Say we have an input area in our form like this:
<input type="text" id="my-zipcode" name="my-zipcode" maxlength="5" />
We’re telling the browser to only allow up to five characters of input, but there’s no limitation on what characters they can input. They could enter “11221” or “eval(“. We want to make sure we’re only processing zip codes from the form.
This is where validation plays a role. When processing the form, we’ll write code to check each field for its proper data type. If it’s not of the proper data type, we’ll discard it. For instance, to check “my-zipcode” field, we might do something like this:
$safe_zipcode = intval( $_POST['my-zipcode'] );
if ( ! $safe_zipcode )
$safe_zipcode = '';
if ( strlen( $safe_zipcode ) > 5 )
$safe_zipcode = substr( $safe_zipcode, 0, 5 );
update_post_meta( $post->ID, 'my_zipcode', $safe_zipcode );
Since the maxlength
attribute on our input field is only enforced by the browser, we still need to validate the length of the input on the server.
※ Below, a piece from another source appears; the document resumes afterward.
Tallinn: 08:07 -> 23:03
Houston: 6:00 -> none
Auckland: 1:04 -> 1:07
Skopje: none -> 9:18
If we don’t, an attacker could cleverly submit a form with a longer value.
The intval()
function casts user input as an integer, and defaults to zero if the input was a non-numeric value. We then check to see if the value ended up as zero. If it did, we’ll save an empty value to the database. Otherwise, we’ll save the properly validated zipcode.
This style of validation most closely follows WordPress’ whitelist philosophy: only allow the user to input what you’re expecting.
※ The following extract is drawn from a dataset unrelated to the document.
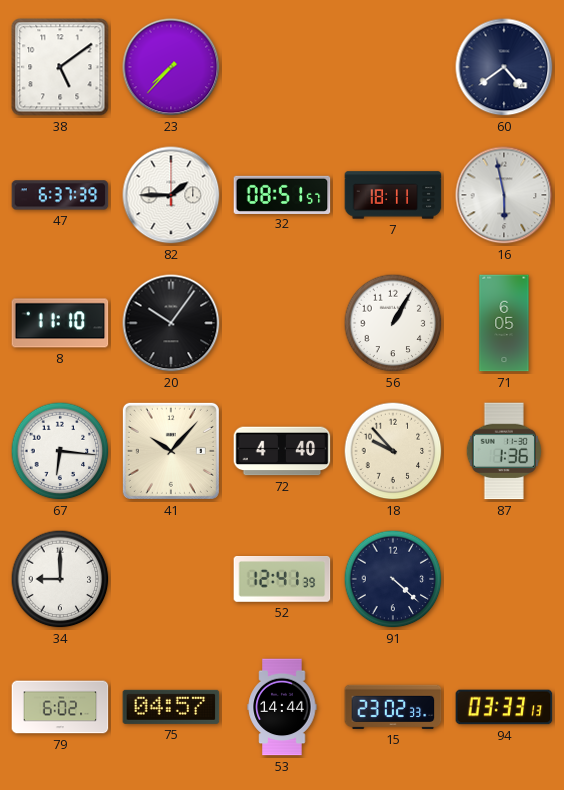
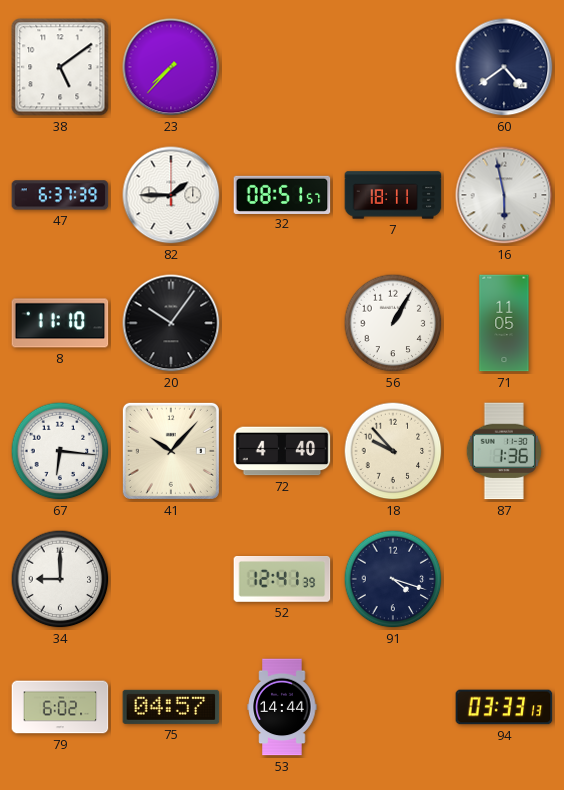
71: 6:05 -> 11:05
91: 4:22 -> 4:18
15: 23:02 -> none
Sanitizing: Cleaning User Input
Sanitizing is a bit more liberal of an approach to accepting user data. We can fall back to using these methods when there’s a range of acceptable input.
For instance, if we had a form field like this:
<input type="text" id="title" name="title" />
We could sanitize the data with the sanitize_text_field()
function:
$title = sanitize_text_field( $_POST['title'] );
update_post_meta( $post->ID, 'title', $title );
Behinds the scenes, sanitize_text_field()
does the following:
- Checks for invalid UTF-8.
- Converts single characters to entity.
- Strips all tags.
- Remove line breaks, tabs and extra white space.
- Strip octets.
The sanitize_*()
class of helper functions are super nice for us, as they ensure we’re ending up with safe data and require minimal effort on our part:
sanitize_email()
sanitize_file_name()
sanitize_html_class()
sanitize_key()
sanitize_meta()
sanitize_mime_type()
sanitize_option()
sanitize_sql_orderby()
sanitize_text_field()
sanitize_title()
sanitize_title_for_query()
sanitize_title_with_dashes()
sanitize_user()
esc_url_raw()
wp_filter_post_kses()
wp_filter_nohtml_kses()
Conclusion
Any time you’re using potentially unsafe data, it never hurts to validate and sanitize it. Validating is confirming the data is what you expect it to be. Sanitization is a more liberal approach to cleaning your data.